Segment Start: Provided material
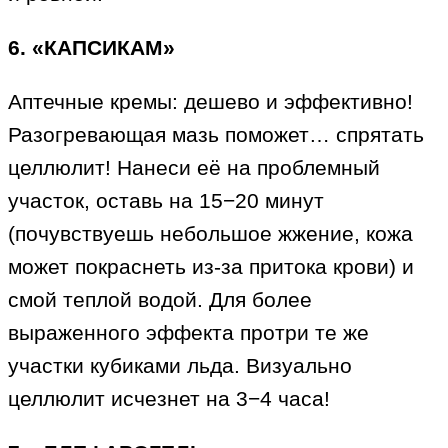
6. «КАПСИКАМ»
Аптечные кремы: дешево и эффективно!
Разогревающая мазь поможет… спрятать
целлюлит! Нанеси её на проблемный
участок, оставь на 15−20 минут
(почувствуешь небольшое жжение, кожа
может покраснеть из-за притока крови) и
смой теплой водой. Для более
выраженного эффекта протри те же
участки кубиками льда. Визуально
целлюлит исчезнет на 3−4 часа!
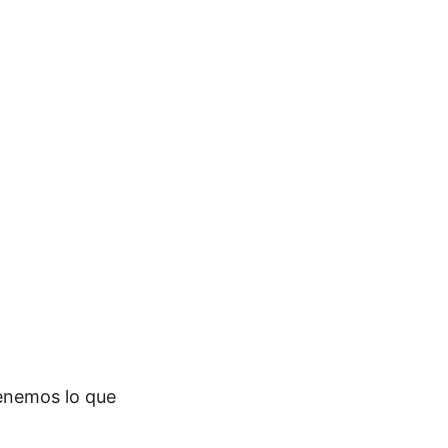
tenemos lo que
Segment End: Provided material
Segment Start: Provided material
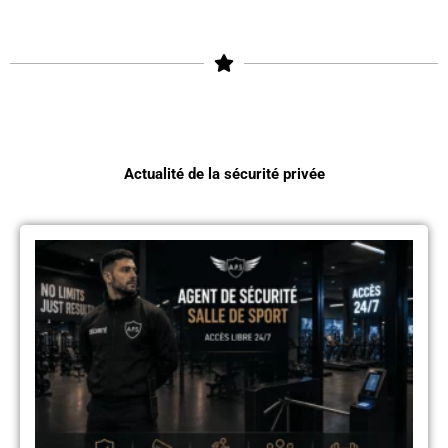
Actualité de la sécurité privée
Segment End: Provided material
Segment Start: Provided material
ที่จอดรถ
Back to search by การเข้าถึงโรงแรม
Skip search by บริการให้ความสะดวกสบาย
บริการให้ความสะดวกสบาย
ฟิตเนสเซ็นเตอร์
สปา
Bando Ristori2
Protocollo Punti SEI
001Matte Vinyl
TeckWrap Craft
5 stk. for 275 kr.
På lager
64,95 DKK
Segment End: Provided material
# Task directions
Show every line from the listing above in which the string "การให" appears.

# Result of the task
Skip search by บริการให้ความสะดวกสบาย
บริการให้ความสะดวกสบาย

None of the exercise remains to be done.